* INSTRUCTIONS TO FOLLOW: Restate exactly the lines that run from the start of the records below to the line containing "techniques in order to offer a high-quality", counting both ends, and nothing else; pictures stay out.

* TASK MATERIAL:
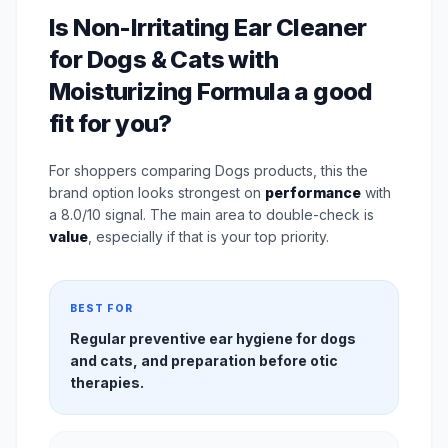
Is Non-Irritating Ear Cleaner
for Dogs & Cats with
Moisturizing Formula a good
fit for you?
For shoppers comparing Dogs products, this the
brand option looks strongest on
performance
with
a 8.0/10 signal. The main area to double-check is
value
, especially if that is your top priority.
BEST FOR
Regular preventive ear hygiene for dogs
and cats, and preparation before otic
therapies.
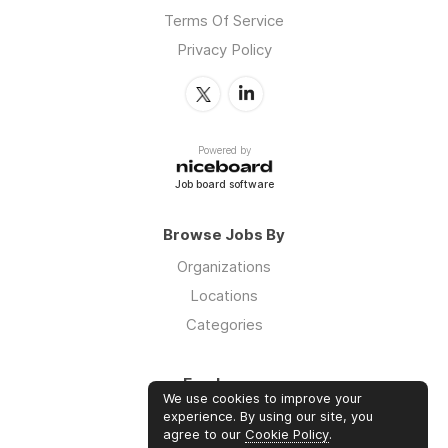
Terms Of Service
Privacy Policy
Powered by
Job board software
Browse Jobs By
Organizations
Locations
Categories
Employers
We use cookies to improve your
Log in
experience. By using our site, you
agree to our
Cookie Policy
.
Sign up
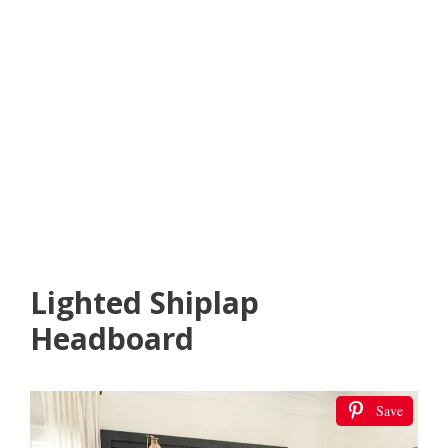
Lighted Shiplap
Headboard
Save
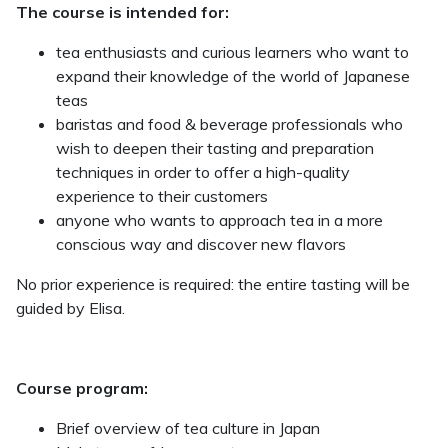
The course is intended for:
tea enthusiasts and curious learners who want to
expand their knowledge of the world of Japanese
teas
baristas and food & beverage professionals who
wish to deepen their tasting and preparation
techniques in order to offer a high-quality
experience to their customers
anyone who wants to approach tea in a more
conscious way and discover new flavors
No prior experience is required: the entire tasting will be
guided by Elisa.
Course program:
Brief overview of tea culture in Japan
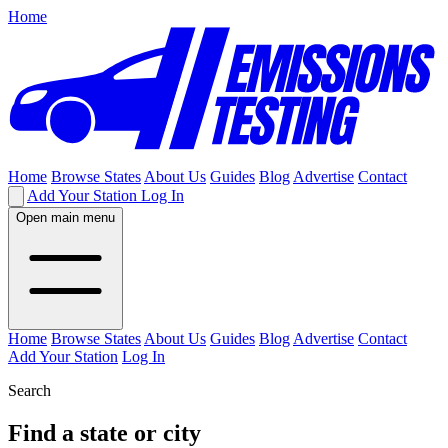
Home
Home
Browse States
About Us
Guides
Blog
Advertise
Contact
Add Your Station
Log In
Open main menu
Home
Browse States
About Us
Guides
Blog
Advertise
Contact
Add Your Station
Log In
Search
Find a state or city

* THE COMPLETED TASK:
Is Non-Irritating Ear Cleaner
for Dogs & Cats with
Moisturizing Formula a good
fit for you?
For shoppers comparing Dogs products, this the
brand option looks strongest on
performance
with
a 8.0/10 signal. The main area to double-check is
value
, especially if that is your top priority.
BEST FOR
Regular preventive ear hygiene for dogs
and cats, and preparation before otic
therapies.
Terms Of Service
Privacy Policy
Powered by
Job board software
Browse Jobs By
Organizations
Locations
Categories
Employers
We use cookies to improve your
Log in
experience. By using our site, you
agree to our
Cookie Policy
.
Sign up
Lighted Shiplap
Headboard
Save
The course is intended for:
tea enthusiasts and curious learners who want to
expand their knowledge of the world of Japanese
teas
baristas and food & beverage professionals who
wish to deepen their tasting and preparation
techniques in order to offer a high-quality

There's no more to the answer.